▸ **Work item**: What follows is a set of records. Retype them exactly, leaving out the pictures.

(Dataset items)
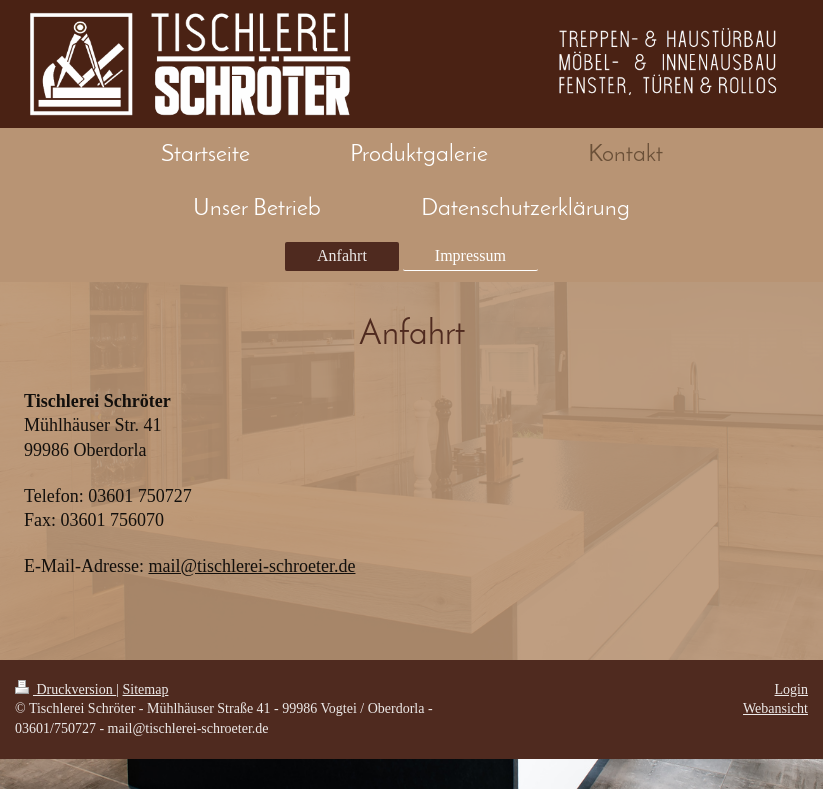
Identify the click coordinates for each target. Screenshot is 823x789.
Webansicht (775, 708)
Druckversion (65, 689)
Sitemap (146, 689)
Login (791, 689)
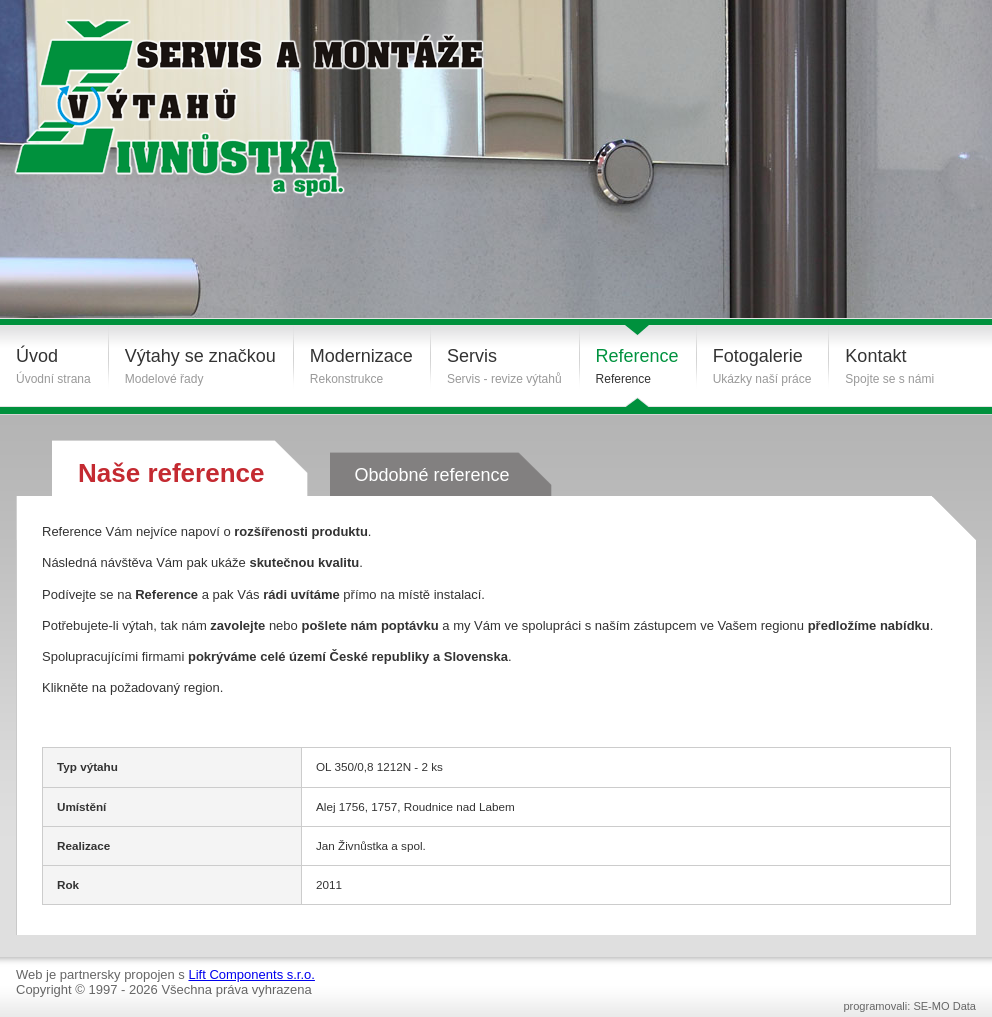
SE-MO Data (944, 1006)
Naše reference (171, 473)
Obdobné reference (431, 475)
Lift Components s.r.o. (251, 974)
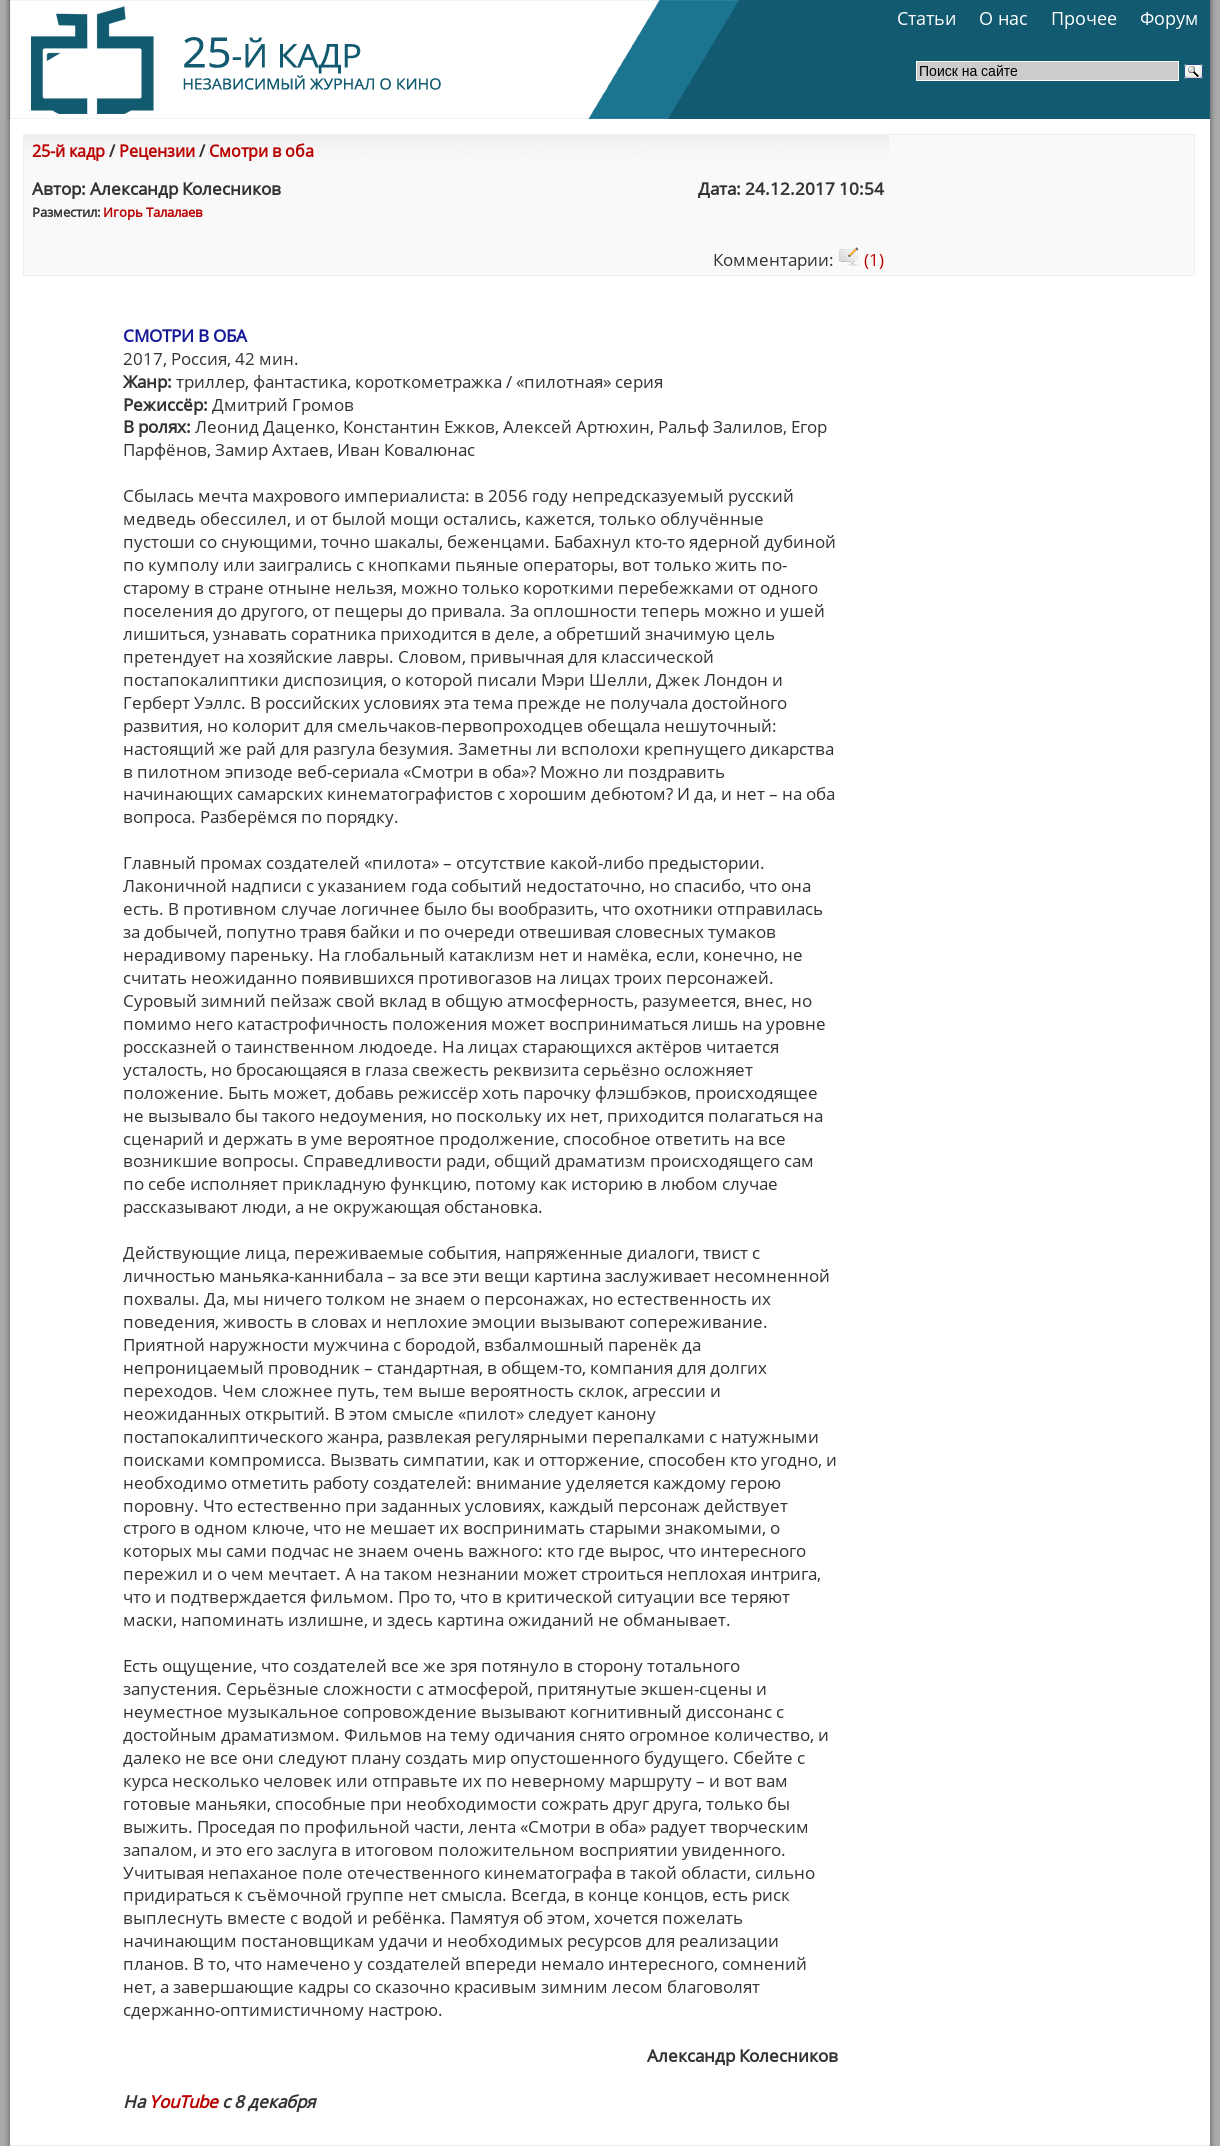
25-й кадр (68, 151)
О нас (1003, 18)
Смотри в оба (261, 151)
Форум (1169, 18)
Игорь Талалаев (152, 212)
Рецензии (157, 151)
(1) (861, 259)
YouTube (183, 2101)
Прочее (1084, 18)
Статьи (926, 18)
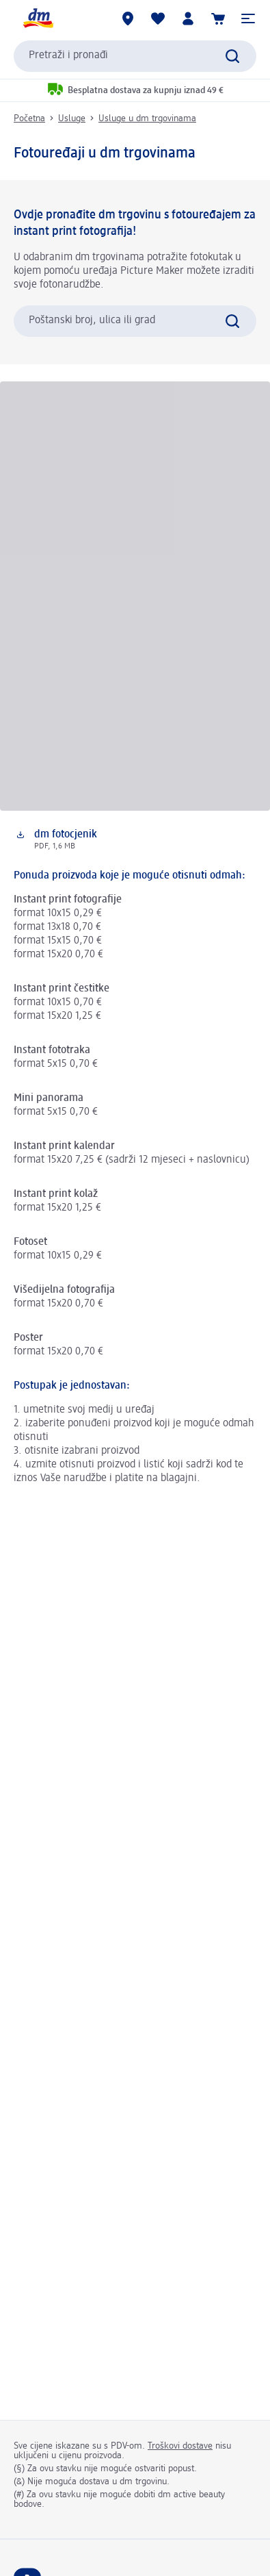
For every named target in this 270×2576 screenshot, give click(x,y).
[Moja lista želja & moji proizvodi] (158, 18)
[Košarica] (218, 18)
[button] (248, 18)
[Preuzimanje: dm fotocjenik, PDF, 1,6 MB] (135, 840)
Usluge (71, 118)
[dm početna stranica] (38, 18)
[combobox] (135, 56)
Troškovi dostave (180, 2446)
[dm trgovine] (128, 18)
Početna (29, 118)
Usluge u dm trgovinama (147, 118)
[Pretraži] (232, 56)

▸ **Output of the task**:
Identify the click coordinates for each target. Screenshot is 823x789.
Webansicht (775, 708)
Druckversion (65, 689)
Sitemap (146, 689)
Login (791, 689)
SE-MO Data (944, 1006)
Naše reference (171, 473)
Obdobné reference (431, 475)
Lift Components s.r.o. (251, 974)
25-й кадр (68, 151)
О нас (1003, 18)
Смотри в оба (261, 151)
Форум (1169, 18)
Игорь Талалаев (152, 212)
Рецензии (157, 151)
(1) (861, 259)
YouTube (183, 2101)
Прочее (1084, 18)
Статьи (926, 18)
For every named target in this 270×2576 screenshot, give click(x,y).
[Moja lista želja & moji proizvodi] (158, 18)
[Košarica] (218, 18)
[button] (248, 18)
[Preuzimanje: dm fotocjenik, PDF, 1,6 MB] (135, 840)
Usluge (71, 118)
[dm početna stranica] (38, 18)
[combobox] (135, 56)
Troškovi dostave (180, 2446)
[dm trgovine] (128, 18)
Početna (29, 118)
Usluge u dm trgovinama (147, 118)
[Pretraži] (232, 56)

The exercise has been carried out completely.